Consider there is an e-commerce site, it is quite common that there would be highe in certain days like big billion days for example. At situations like this, one needs to load test the application with large number of concurrent users. If we are running the tests locally using Apache JMeter, there would be certain limitations in the number of users we can stimulate independent of the system resources one possess. (CPU, Memory, disk and Network)
The solution to simulate high number of users and test the application with that load is to execute the test in distributed mode. When one talks about distributing load in JMeter, they refer to Master-slave architecture where JMeter users Java RMI(Remote Method Invocation) to interact with objects in a distributed network. The below image depicts the master slave architecture.
The distributed mode of testing is a type of testing where in multiple system will be used to perform stress testing.
To start with detailed steps on how to configure the Master-Slave configuration, let’s have basic understanding on terms below:
Master: system running JMeter GUI, controls each slave
Slave: System running JMeter server, receives commands from master and send request to system or application under test
Target: web or application server under test, gets requests from slave machines
Now that we have understood the terminologies, let’s have a look at the prerequisites to be done before starting with testing in distributed mode:
- The firewalls on the system’s should be turned off
- Ensure all the clients are on the same subnet
- Make sure JMeter has access to the server
- The version of JMeter should be same on all systems. This is to avoid any unanticipated issues/errors
- Server should be in same subnet, if 192.x.x.x or 10.x.x.x servers are used, else there shouldn’t be any problem
- Set JMeter/bin folder path as JMETER_HOME environment variable and jdk1.x.x/bin folder path to PATH environment variable
Once systems are ready with above prerequisites, we cab start with set-up for remote testing. In this distributed mode of testing one master controller initiates test on multiple slave systems.
Steps to be followed on Slave System:
- On slave system, go to jmeter/bin path and execute jmeter-server.bat on windows, jmeter-server on UNIX. Dos window would appear with “jre\(version)\bin\rmiregistry.exe”.
- Open jmeter-server.bat in notepad++ or any text editor
- Search for “:setCP” in line 44
- Edit “START rmiregistry” to full path. For example: C:\<JAVA_HOME>\jre\bin\rmiregistry
Steps to be followed on Master System:
- Go to jmeter/bin path from windows explorer
- Open Jmeter.properties in notepad++ or any text editor
- Edit the line of “remote_hosts=127.0.0.1”
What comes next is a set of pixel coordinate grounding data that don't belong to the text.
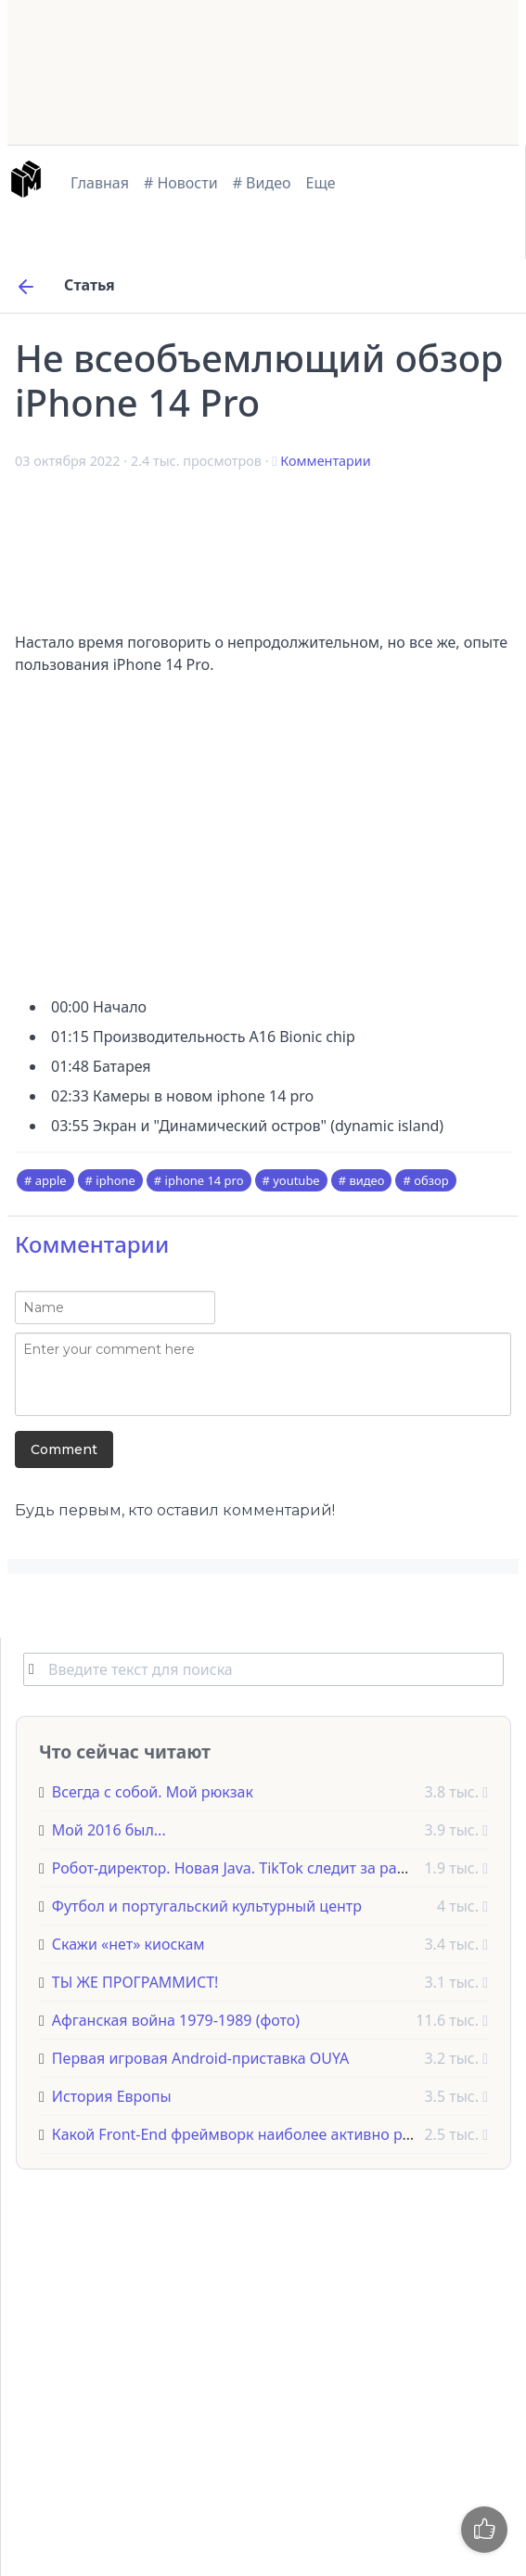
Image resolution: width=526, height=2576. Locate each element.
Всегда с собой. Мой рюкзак (152, 1792)
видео (366, 1180)
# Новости (181, 183)
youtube (296, 1180)
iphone (115, 1180)
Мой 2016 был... (109, 1830)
- Add the ip address of slave machines, for example if the JMeter server is running on 192.168.0.5, 6, 7 and 8 then the entry would be like below:
remote_hosts=192.168.0.5, 192.168.0.6, 192.168.0.7, 192.168.0.8
- Launch JMeter on master machine
- Open the test plan which needs to be executed
Starting with the test:
Before starting with test, one needs to check if the slave systems are working as expected. To do that open jmerer.log in notepad. The following should be visible in the log file.
Jmeter.engine.RemoteJMeterEngineImpl: Starting backing engine
Starting test on single client machine:
Click on Run->Remote Start->Select the IP address of machine where we would want to start the test
Starting test on all client machines:
Click on Run->Remote start all or use the shortcut Ctrl-Z
Below is an example of a sample scenario where we can search and view products on an e-commerce website:
As we can see, view results tree Listener has been added to validate if the test was executed as expected or not. When one runs a test remotely, one can locally see the results on view results tree Listener, but in slave systems one can only observe the start and end time of the test.
Running in Slave Machine:
In the backend, each slave system will be executing the load test with conditions that were set in the master system. Using this distributed mode one can achieve higher number of concurrent users and thereby higher load will be generated on the target server.